The most fundamental move in Roy Bhaskar’s system of philosophy, the germ of everything that followed, was to reconceptualise the natural world in transcendental realist terms, ‘turning Kant around using his own method’. On this account, the universe is characterized by deep structures, mechanisms and fields that generate the flux of phenomena, and is in open, creative and emergent process. This completely recasts the terms of the debate between naturalism and anti-naturalism by remedying its false grounds and shows how philosophy can be liberated from its anthropocentric/anthropomorphic prison and rendered consistent with the best insights of modern natural science. There is necessity in nature quite independent of humans, but in an open world causation is multiple and conjunctural, the actual course of the unfolding of being is highly contingent and the bases of human freedom can be understood scientifically.

Written as a DPhil thesis when Bhaskar was in his mid-twenties, Empiricism and the Metatheory of the Social Sciences brilliantly launches this reconceptualisation and explores its implications for social science in the course of carrying through the metatheoretical destruction of empiricism.

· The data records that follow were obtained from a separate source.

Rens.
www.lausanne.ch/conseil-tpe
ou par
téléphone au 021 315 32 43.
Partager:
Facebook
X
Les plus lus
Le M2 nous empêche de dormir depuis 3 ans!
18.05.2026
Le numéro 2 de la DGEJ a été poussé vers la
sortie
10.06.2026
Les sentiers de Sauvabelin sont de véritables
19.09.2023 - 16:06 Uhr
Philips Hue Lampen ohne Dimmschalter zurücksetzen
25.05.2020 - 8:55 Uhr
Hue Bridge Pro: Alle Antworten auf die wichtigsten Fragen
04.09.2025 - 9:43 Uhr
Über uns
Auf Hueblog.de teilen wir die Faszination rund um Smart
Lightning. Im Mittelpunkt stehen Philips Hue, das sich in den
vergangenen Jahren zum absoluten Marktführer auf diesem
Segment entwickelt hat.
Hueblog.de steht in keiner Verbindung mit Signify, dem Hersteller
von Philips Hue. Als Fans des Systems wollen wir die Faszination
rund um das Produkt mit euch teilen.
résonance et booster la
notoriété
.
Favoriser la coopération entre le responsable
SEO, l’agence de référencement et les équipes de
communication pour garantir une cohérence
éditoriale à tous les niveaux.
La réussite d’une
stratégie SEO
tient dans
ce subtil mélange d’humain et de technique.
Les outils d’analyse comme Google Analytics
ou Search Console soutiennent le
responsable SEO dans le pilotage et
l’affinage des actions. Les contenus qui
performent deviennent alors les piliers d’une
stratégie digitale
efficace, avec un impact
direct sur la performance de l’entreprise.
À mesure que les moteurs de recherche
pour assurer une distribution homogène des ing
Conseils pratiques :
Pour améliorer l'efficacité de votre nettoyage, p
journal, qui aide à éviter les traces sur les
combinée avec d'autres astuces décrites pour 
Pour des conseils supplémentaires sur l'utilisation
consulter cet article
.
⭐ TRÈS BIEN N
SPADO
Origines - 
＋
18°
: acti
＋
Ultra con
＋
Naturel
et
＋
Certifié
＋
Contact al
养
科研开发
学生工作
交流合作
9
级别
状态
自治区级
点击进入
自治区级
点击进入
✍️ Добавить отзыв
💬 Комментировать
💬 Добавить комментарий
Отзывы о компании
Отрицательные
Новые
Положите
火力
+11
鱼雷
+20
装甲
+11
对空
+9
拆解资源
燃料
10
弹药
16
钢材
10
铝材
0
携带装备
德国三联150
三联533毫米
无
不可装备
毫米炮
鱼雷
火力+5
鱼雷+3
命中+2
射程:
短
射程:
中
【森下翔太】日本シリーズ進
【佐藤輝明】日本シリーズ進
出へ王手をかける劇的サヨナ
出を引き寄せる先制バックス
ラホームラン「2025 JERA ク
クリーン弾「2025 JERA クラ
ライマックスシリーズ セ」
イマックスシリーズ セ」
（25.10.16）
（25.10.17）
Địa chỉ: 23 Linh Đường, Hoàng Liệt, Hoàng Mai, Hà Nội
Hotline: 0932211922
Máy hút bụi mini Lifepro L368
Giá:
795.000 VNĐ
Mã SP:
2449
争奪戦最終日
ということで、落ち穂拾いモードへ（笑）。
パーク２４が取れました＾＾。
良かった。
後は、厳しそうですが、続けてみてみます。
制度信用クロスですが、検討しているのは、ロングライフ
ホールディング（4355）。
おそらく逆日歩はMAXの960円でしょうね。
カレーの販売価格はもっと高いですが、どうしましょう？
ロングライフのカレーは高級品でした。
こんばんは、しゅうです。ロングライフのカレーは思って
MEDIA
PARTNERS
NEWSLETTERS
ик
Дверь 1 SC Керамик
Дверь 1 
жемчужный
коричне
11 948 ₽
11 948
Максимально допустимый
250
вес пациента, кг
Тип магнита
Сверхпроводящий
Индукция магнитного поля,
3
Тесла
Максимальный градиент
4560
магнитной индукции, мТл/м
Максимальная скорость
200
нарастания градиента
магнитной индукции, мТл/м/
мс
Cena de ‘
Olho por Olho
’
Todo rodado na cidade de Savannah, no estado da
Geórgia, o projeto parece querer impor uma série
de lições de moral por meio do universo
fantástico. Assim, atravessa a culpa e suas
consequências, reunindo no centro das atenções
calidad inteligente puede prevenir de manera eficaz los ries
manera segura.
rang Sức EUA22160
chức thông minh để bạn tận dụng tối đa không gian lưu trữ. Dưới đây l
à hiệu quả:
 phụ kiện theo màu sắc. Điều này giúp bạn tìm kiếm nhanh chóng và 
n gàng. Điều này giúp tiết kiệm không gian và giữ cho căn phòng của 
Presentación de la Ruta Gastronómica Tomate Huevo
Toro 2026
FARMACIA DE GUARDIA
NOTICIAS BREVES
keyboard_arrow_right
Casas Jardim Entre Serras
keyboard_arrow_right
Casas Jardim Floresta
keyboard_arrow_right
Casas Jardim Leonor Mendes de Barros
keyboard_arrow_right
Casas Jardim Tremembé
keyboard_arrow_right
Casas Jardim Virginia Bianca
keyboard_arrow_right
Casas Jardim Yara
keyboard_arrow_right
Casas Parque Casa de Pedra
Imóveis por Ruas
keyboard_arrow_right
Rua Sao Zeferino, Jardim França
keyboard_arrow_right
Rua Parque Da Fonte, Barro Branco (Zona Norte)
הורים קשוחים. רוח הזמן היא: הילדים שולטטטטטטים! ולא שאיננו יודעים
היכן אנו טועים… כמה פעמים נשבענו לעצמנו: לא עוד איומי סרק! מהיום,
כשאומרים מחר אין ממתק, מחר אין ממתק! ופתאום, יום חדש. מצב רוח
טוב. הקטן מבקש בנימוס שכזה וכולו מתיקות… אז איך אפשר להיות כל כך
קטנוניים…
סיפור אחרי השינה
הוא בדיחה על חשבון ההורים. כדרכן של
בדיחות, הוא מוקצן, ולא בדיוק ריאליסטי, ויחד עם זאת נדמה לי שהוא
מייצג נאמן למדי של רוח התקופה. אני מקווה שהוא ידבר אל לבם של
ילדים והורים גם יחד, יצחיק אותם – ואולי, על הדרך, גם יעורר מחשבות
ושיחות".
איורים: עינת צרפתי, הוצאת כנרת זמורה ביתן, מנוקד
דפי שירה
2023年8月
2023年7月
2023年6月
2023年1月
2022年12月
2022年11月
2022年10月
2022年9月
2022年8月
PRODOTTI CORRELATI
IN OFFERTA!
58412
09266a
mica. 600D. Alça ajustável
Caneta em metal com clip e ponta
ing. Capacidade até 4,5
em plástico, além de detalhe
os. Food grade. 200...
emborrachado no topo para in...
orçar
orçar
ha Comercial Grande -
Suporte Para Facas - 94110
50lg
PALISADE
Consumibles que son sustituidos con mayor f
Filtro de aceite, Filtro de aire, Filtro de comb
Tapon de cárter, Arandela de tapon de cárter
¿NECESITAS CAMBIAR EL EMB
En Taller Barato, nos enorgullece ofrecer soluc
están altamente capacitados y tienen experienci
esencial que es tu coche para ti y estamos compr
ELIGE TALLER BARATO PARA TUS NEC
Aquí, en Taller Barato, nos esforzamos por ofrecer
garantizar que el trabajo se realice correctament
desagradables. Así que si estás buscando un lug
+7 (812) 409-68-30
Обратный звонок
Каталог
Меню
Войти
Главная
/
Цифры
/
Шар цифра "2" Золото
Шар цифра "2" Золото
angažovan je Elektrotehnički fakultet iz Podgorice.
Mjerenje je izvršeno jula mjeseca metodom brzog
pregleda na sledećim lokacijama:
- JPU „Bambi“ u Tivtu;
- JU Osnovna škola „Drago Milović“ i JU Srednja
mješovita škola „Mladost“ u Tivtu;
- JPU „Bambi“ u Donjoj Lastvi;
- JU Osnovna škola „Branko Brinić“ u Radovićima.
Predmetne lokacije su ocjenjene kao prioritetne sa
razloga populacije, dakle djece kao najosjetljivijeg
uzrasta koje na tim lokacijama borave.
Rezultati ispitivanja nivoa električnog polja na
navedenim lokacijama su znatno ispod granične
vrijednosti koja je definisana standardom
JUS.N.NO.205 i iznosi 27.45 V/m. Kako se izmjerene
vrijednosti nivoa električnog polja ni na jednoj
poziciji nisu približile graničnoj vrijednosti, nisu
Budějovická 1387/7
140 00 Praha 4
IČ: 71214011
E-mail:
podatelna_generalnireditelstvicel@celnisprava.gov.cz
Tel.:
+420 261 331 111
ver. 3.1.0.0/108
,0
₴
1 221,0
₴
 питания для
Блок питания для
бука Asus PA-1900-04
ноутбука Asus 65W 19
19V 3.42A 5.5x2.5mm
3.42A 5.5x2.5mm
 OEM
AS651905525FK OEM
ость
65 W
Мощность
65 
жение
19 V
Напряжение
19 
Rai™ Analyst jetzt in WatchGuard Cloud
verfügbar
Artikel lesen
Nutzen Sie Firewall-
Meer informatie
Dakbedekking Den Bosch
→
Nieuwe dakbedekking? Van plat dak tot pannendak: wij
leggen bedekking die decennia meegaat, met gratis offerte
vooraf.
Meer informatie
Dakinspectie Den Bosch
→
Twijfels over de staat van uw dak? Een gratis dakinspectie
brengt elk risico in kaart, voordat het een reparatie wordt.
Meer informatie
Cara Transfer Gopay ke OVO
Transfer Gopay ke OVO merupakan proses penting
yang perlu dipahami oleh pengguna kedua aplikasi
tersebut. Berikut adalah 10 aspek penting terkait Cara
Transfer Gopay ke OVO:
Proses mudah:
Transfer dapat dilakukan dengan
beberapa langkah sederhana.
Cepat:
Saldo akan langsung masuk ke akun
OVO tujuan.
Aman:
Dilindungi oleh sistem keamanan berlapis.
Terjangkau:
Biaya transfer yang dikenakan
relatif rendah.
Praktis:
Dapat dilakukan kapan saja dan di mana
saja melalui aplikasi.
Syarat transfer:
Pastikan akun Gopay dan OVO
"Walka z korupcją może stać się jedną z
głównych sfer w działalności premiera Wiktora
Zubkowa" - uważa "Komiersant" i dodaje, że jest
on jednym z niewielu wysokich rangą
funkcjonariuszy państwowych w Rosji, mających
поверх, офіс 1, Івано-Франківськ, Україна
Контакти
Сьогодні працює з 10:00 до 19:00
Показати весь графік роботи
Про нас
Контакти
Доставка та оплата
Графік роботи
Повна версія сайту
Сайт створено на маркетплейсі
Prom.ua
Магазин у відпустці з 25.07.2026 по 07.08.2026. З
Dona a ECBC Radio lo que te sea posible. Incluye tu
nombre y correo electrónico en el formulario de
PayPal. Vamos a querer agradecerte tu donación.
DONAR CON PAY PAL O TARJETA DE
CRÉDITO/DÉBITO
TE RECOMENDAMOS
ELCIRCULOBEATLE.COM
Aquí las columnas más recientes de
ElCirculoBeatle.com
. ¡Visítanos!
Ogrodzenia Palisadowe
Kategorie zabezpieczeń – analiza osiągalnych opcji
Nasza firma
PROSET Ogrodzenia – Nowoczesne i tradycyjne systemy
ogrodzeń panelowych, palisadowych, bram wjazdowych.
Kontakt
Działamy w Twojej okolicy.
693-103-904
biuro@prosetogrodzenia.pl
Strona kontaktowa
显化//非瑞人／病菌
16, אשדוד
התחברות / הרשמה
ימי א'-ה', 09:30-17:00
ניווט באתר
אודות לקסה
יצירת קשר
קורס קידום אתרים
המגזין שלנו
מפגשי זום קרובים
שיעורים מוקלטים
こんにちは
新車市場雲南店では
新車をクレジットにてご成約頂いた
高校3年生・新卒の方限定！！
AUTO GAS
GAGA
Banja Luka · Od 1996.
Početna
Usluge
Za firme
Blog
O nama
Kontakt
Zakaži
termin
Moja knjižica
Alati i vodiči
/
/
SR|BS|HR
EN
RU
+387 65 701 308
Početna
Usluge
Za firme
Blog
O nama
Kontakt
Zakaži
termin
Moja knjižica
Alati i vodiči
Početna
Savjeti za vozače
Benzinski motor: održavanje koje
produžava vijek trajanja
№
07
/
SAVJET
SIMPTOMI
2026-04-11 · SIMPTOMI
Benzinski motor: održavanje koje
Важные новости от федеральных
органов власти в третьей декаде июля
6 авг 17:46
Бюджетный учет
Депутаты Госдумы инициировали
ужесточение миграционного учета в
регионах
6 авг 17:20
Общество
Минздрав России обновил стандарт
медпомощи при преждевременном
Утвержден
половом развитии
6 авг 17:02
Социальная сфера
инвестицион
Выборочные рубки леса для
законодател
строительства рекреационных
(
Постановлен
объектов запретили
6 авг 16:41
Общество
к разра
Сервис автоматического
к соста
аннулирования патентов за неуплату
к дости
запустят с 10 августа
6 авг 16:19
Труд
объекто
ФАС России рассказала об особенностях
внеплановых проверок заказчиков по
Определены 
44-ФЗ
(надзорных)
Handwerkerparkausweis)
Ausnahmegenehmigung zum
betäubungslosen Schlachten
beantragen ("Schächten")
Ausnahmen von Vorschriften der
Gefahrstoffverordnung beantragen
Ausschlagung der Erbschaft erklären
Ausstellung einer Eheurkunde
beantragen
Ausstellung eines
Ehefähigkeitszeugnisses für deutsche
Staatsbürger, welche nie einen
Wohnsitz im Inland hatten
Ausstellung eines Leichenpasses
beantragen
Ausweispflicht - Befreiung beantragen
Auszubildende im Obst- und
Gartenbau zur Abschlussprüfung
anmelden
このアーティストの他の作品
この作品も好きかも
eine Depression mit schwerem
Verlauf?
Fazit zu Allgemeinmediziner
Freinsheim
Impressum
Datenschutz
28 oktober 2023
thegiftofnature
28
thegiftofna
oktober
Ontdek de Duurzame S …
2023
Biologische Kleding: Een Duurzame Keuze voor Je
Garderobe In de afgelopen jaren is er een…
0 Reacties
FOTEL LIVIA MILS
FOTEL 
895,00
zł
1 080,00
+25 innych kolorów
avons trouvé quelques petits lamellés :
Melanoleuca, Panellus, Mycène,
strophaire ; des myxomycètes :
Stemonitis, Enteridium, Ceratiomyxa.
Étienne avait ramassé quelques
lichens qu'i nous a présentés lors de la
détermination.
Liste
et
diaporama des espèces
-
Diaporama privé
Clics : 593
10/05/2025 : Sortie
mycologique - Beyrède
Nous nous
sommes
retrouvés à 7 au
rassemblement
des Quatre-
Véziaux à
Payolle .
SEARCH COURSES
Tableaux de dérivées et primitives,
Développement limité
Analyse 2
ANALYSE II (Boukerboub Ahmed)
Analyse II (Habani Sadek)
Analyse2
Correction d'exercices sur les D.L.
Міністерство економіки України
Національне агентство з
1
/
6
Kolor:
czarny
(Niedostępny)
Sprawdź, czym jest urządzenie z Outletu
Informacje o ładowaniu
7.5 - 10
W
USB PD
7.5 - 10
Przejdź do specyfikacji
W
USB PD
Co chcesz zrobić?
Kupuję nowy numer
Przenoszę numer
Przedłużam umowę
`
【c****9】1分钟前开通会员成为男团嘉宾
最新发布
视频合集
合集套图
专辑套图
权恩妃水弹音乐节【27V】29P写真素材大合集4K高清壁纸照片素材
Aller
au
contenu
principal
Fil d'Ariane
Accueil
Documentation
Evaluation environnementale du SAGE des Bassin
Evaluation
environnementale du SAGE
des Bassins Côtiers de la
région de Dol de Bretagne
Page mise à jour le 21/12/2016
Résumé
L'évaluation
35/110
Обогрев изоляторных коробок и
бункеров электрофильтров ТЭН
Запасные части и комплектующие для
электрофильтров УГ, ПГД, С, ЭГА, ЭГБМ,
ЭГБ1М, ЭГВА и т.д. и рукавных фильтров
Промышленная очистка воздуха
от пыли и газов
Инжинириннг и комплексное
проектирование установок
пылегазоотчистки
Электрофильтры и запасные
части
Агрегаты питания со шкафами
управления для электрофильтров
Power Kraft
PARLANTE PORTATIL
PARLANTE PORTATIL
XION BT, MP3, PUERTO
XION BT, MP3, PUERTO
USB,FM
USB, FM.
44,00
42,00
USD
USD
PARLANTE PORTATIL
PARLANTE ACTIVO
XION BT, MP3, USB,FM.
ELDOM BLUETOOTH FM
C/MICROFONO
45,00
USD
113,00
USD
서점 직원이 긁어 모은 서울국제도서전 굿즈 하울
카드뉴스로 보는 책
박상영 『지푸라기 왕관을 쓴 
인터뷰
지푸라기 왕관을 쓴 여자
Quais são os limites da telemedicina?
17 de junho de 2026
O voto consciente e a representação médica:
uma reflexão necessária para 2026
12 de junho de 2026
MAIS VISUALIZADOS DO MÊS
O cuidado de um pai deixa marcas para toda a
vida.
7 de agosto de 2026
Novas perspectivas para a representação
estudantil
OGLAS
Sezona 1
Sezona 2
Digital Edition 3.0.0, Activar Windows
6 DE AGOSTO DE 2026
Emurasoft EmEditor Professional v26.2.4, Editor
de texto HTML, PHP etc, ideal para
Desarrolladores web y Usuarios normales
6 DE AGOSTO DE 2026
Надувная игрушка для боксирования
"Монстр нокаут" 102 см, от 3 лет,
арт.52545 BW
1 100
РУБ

It will be indispensable reading for anyone interested in the development of Bhaskar’s thought, in transcendental realism, and in the critique of empiricism, more generally of the philosophical discourse of Western modernity.

Roy Bhaskar (1944–2014) was the originator of the philosophy of critical realism and the author of many acclaimed and influential works, including A Realist Theory of Science; The Possibility of Naturalism; Dialectic: The Pulse of Freedom; The Philosophy of MetaReality; Enlightened Common Sense and (with Mervyn Hartwig) The Formation of Critical Realism.

Mervyn Hartwig is founding editor (retired) of Journal of Critical Realism and editor and principal author of Dictionary of Critical Realism.